Vale Emeritus Professor Rigsby

31 March 2022
Bruce Rigsby and Bobby Stewart at Yitjingga/Port Stewart, Cape York Peninsula,
2007 (courtesy of Barbara Rigsby and family of Bobby Stewart).

Vale Emeritus Professor Bruce Rigsby, an anthropologist and much-loved colleague of the School of Social Science, who sadly passed away after a long illness on 19 March 2022.

 Professor Rigsby will be remembered as a scholar initially of North American Indian languages and then over decades from the early 1970s as a linguistic anthropologist working in Indigenous Australia. Most of his research in Australia was focused on Cape York Peninsula.

In 1975 Professor Rigsby took up the new Chair of Anthropology at The University of Queensland in what is now the School of Social Science. Over decades he built a distinctive program of teaching and research at UQ and influenced many who went on to careers in anthropology and related disciplines.

He worked at UQ from 1975 to 2000 as a valued member of the School and University – whose contribution was recognised by establishing an endowed prize in his name during this time.

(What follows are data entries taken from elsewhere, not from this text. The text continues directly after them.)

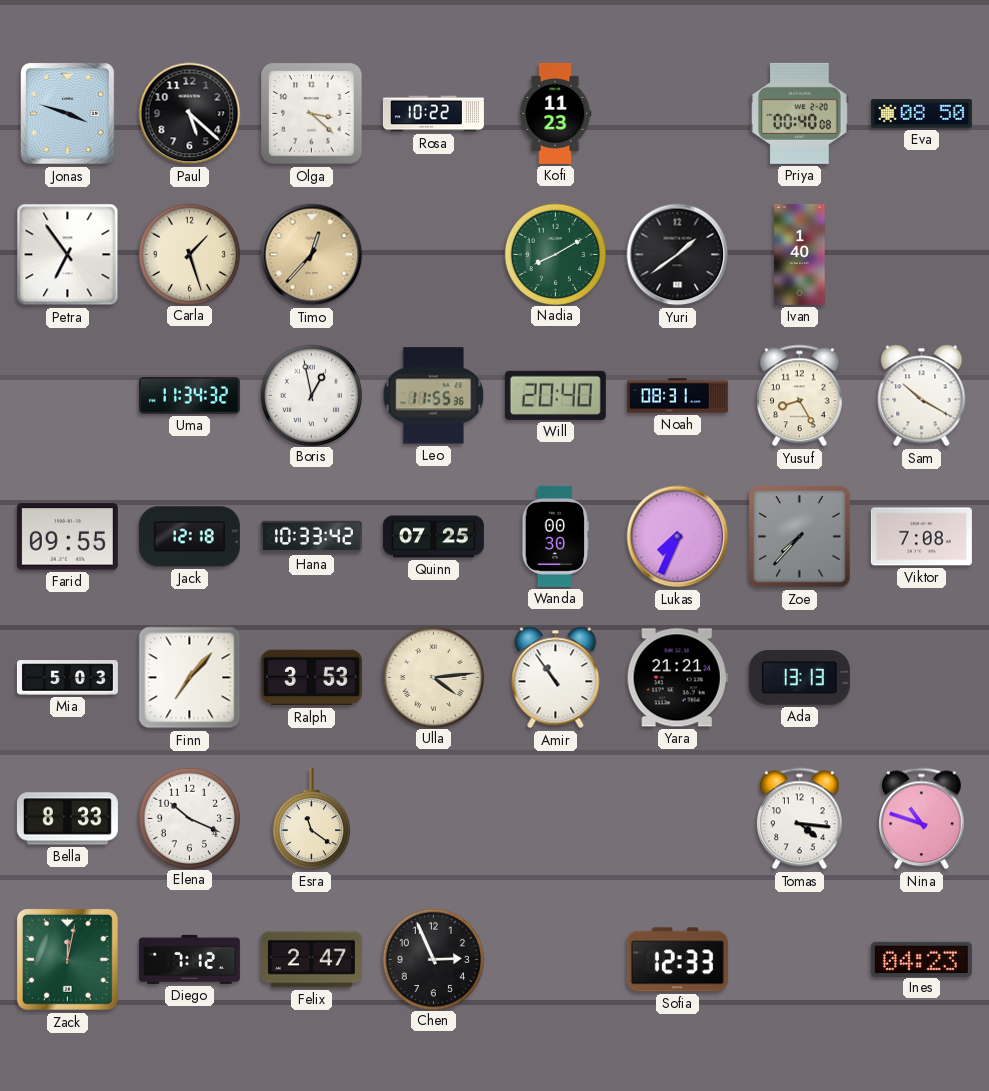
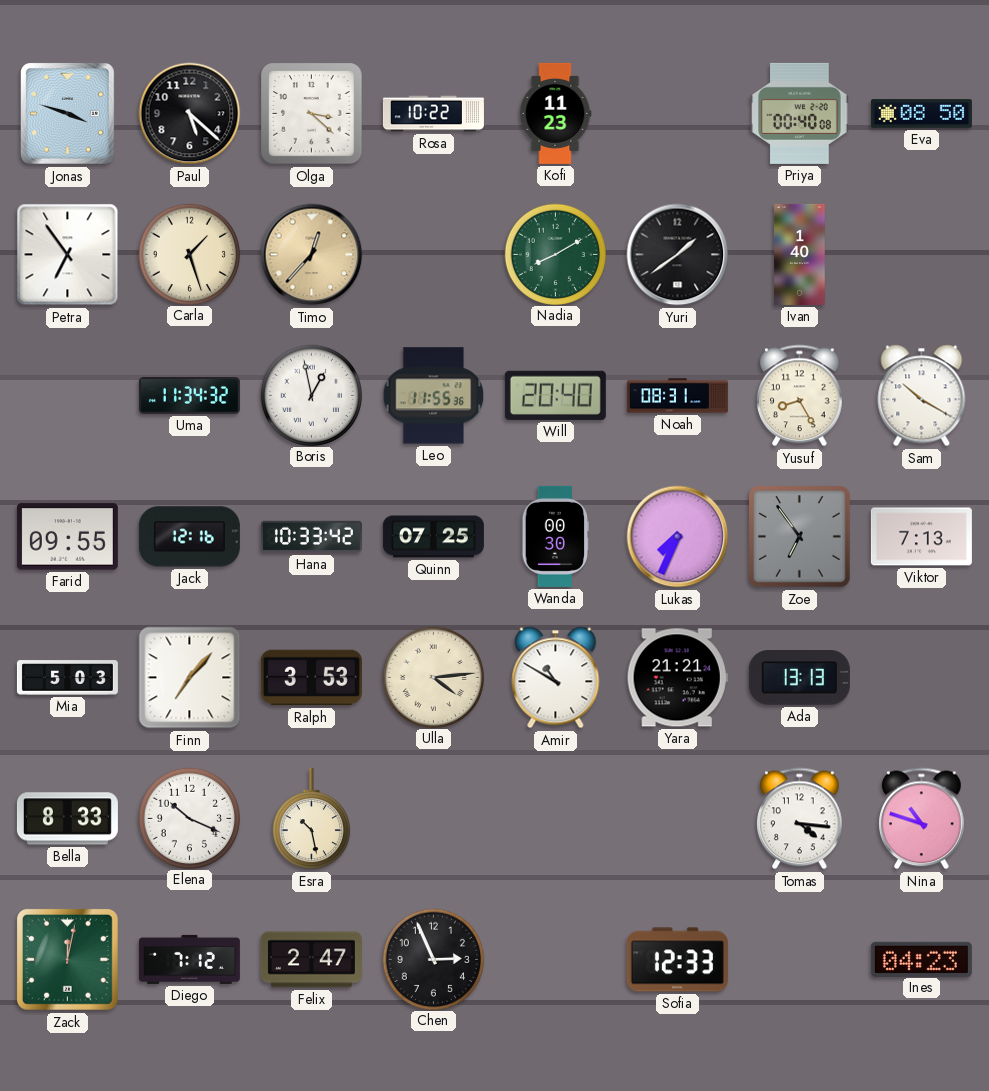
Jack: 12:18 -> 12:16
Zoe: 7:37 -> 6:54
Viktor: 7:08 -> 7:13
Amir: 10:54 -> 10:50
Esra: 11:21 -> 10:28
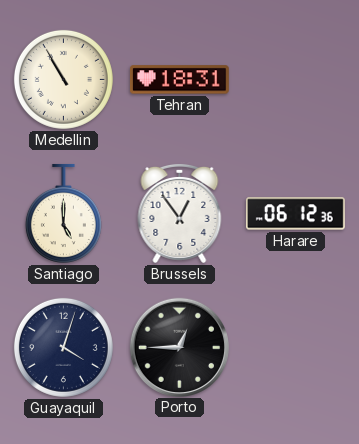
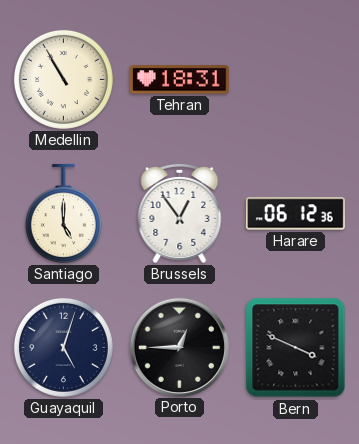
Guayaquil: 4:03 -> 5:03
Bern: none -> 3:49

 To quote from the Introduction of a volume assembled and published in his honour in 2016 (Land and language in Cape York Peninsula and the Gulf Country):

“It is difficult to do justice to even the Australian part of Bruce’s work, because he has worked on such a wide range of topics and across the boundaries of disciplines, in fundamental and in applied work.”

 Professor Rigsby will be missed as a colleague and collaborator among the many who have known him and greatly valued his professional and personal friendship.

He leaves behind an important and enduring legacy in the research of Social Science disciplines at UQ. We extend our deepest sympathy to Professor Rigsby’s family, friends, and colleagues.